= TASK DIRECTIONS =
Using the records below, filter out every line that lacks "para" and copy the rest.

= DATA =
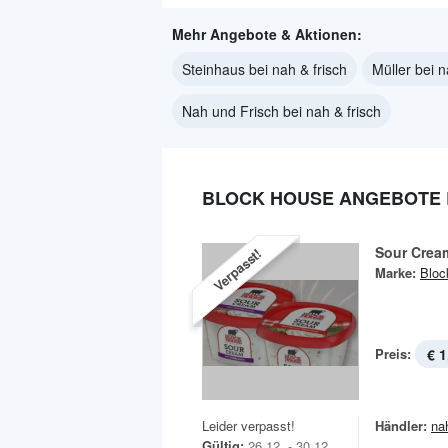
Mehr Angebote & Aktionen:
Steinhaus bei nah & frisch
Müller bei n
Nah und Frisch bei nah & frisch
BLOCK HOUSE ANGEBOTE B
Sour Crea
Verpasst!
Marke:
Bloc
Preis:
€ 1
Leider verpasst!
Händler:
na
Gültig:
26.12. - 30.12.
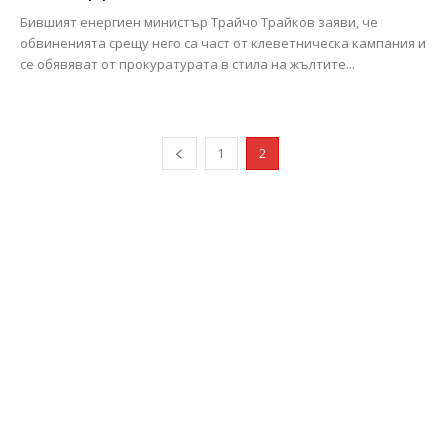
Бившият енергиен министър Трайчо Трайков заяви, че
обвиненията срещу него са част от клеветническа кампания и
се обявяват от прокуратурата в стила на жълтите...
1
2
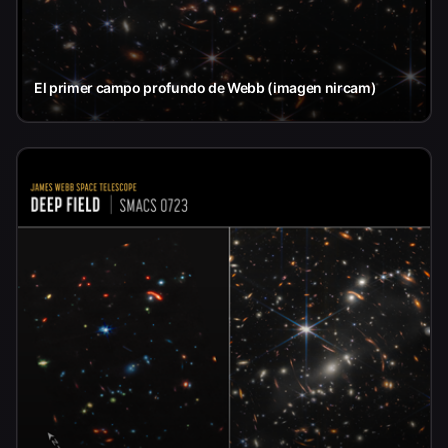
El primer campo profundo de Webb (imagen nircam)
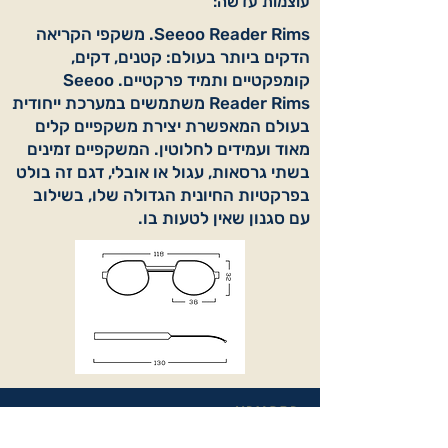
עוצמות עדשה:
Seeoo Reader Rims. משקפי הקריאה
הדקים ביותר בעולם: קטנים, דקים,
קומפקטיים ותמיד פרקטיים. Seeoo
Reader Rims משתמשים במערכת ייחודית
בעולם המאפשרת יצירת משקפיים קלים
מאוד ועמידים לחלוטין. המשקפיים זמינים
בשתי גרסאות, עגול או אובלי, דגם זה בולט
בפרקטיות החיונית הגדולה שלו, בשילוב
עם סגנון שאין לטעות בו.
בחר צבע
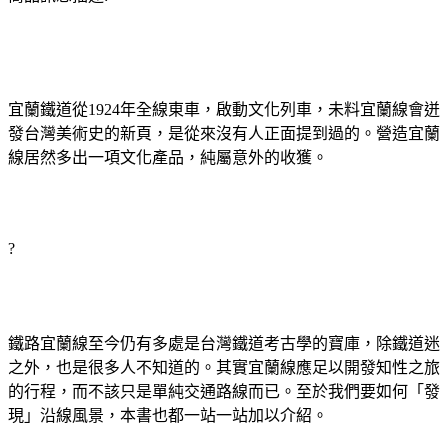
宜蘭鐵道從1924年全線東車，啟動文化列車，未料宜蘭線會迸
發台灣美術史的新頁，是從來沒有人正面提到過的。營造宜蘭
線居然多出一項文化產品，純屬意外的收獲。
?
鐵路宜蘭線至今仍有多處是台灣鐵道考古學的寶庫，除鐵道迷
之外，也是很多人不知道的。其實宜蘭線應足以開發知性之旅
的行程，而不該只是單純交通路線而已。至於我們要如何「發
現」沿線風景，本書也都一站一站加以介紹。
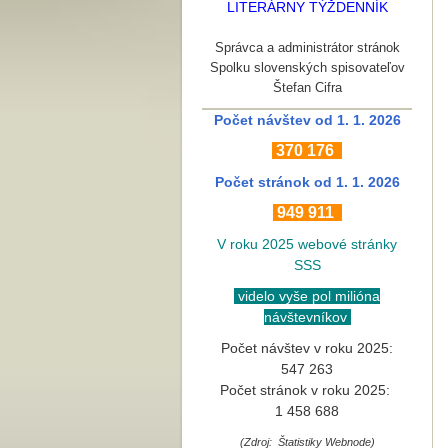
LITERÁRNY TÝŽDENNÍK
Správca a administrátor stránok
Spolku slovenských spisovateľov
Štefan Cifra
Počet návštev od 1. 1. 2026
370
176
Počet stránok
od 1. 1. 2026
949 911
V roku 2025 webové stránky
SSS
videlo vyše pol milióna
návštevníkov
Počet návštev v roku 2025:
547 263
Počet stránok v roku 2025:
1 458 688
(Zdroj: Štatistiky Webnode)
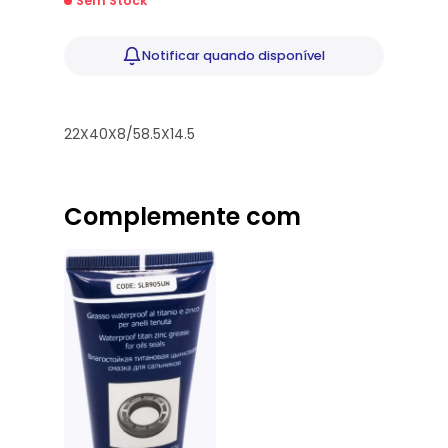
Sem Stock
Notificar
quando disponível
22X40X8/58.5X14.5
Complemente com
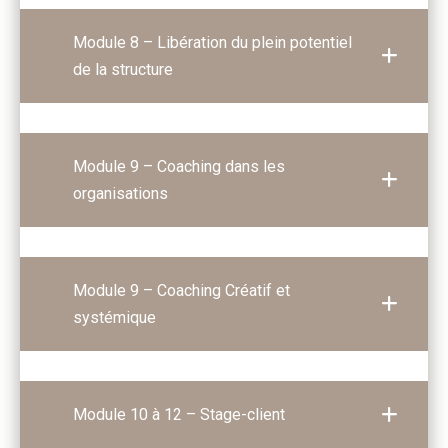
Module 8 – Libération du plein potentiel
de la structure
Module 9 – Coaching dans les
organisations
Module 9 – Coaching Créatif et
systémique
Module 10 à 12 – Stage-client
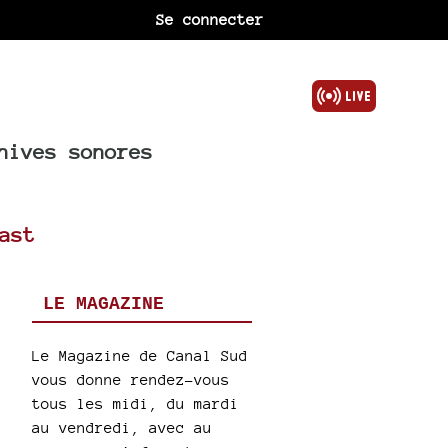
Se connecter
hives sonores
ast
LE MAGAZINE
Le Magazine de Canal Sud
vous donne rendez-vous
tous les midi, du mardi
au vendredi, avec au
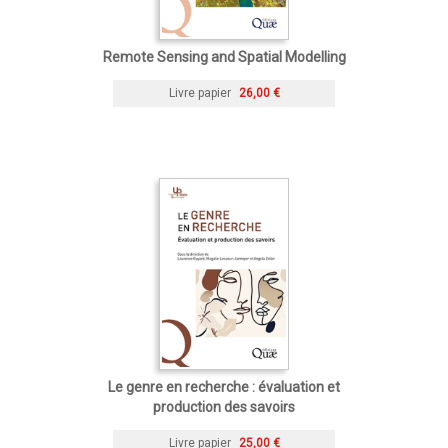
Remote Sensing and Spatial Modelling
Livre papier
26,00 €
Le genre en recherche : évaluation et
production des savoirs
Livre papier
25,00 €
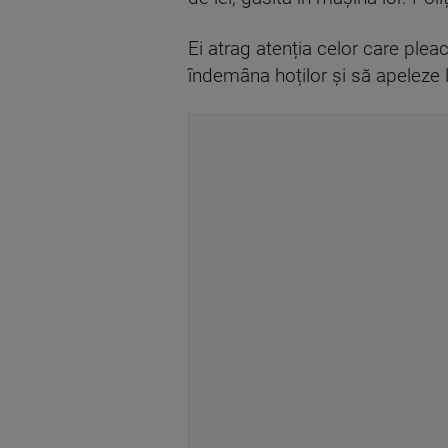
Ei atrag atenția celor care ple
îndemâna hoților și să apeleze l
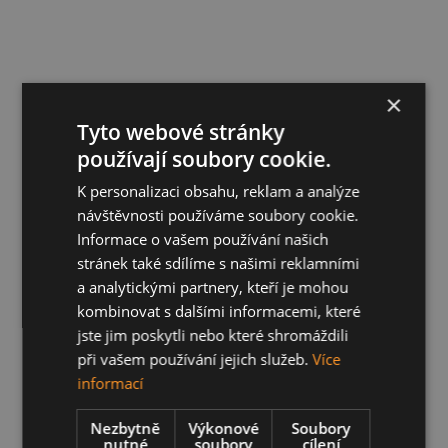
×
Tyto webové stránky
používají soubory cookie.
K personalizaci obsahu, reklam a analýze
návštěvnosti používáme soubory cookie.
Informace o vašem používání našich
stránek také sdílíme s našimi reklamními
a analytickými partnery, kteří je mohou
kombinovat s dalšími informacemi, které
jste jim poskytli nebo které shromáždili
při vašem používání jejich služeb.
Více
informací
Nezbytně
Výkonové
Soubory
nutné
soubory
cílení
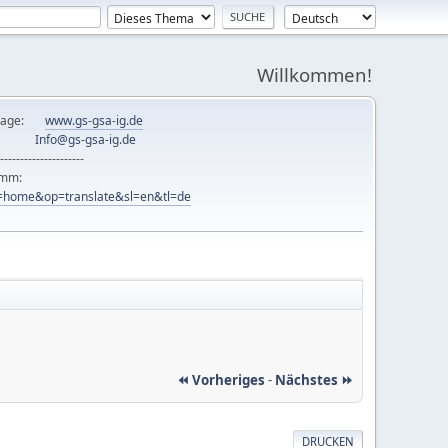
Willkommen!
mepage:
www.gs-gsa-ig.de
er:
Info@gs-gsa-ig.de
---------------------
ramm:
ew=home&op=translate&sl=en&tl=de
⏪ Vorheriges
-
Nächstes ⏩
DRUCKEN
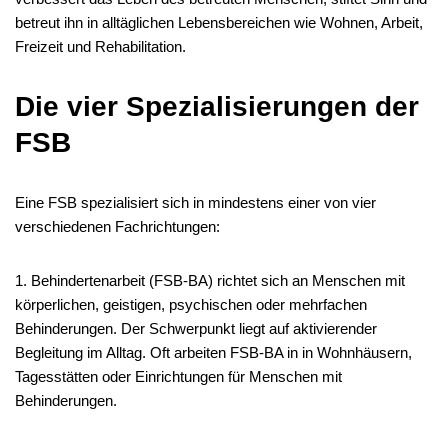
betreut ihn in alltäglichen Lebensbereichen wie Wohnen, Arbeit,
Freizeit und Rehabilitation.
Die vier Spezialisierungen der
FSB
Eine FSB spezialisiert sich in mindestens einer von vier
verschiedenen Fachrichtungen:
1. Behindertenarbeit (FSB-BA) richtet sich an Menschen mit
körperlichen, geistigen, psychischen oder mehrfachen
Behinderungen. Der Schwerpunkt liegt auf aktivierender
Begleitung im Alltag. Oft arbeiten FSB-BA in in Wohnhäusern,
Tagesstätten oder Einrichtungen für Menschen mit
Behinderungen.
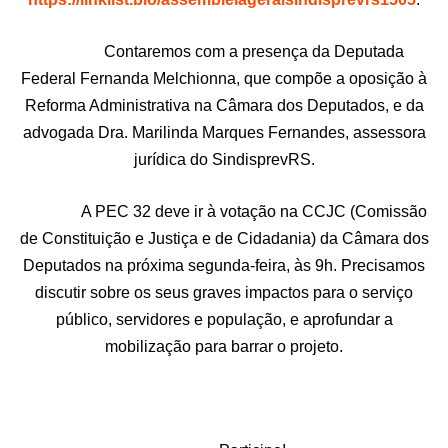
Contaremos com a presença da Deputada
Federal Fernanda Melchionna, que compõe a oposição à
Reforma Administrativa na Câmara dos Deputados, e da
advogada Dra. Marilinda Marques Fernandes, assessora
jurídica do SindisprevRS.
A PEC 32 deve ir à votação na CCJC (Comissão
de Constituição e Justiça e de Cidadania) da Câmara dos
Deputados na próxima segunda-feira, às 9h. Precisamos
discutir sobre os seus graves impactos para o serviço
público, servidores e população, e aprofundar a
mobilização para barrar o projeto.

= OUTPUT FOR THIS EXERCISE =
discutir sobre os seus graves impactos para o serviço
mobilização para barrar o projeto.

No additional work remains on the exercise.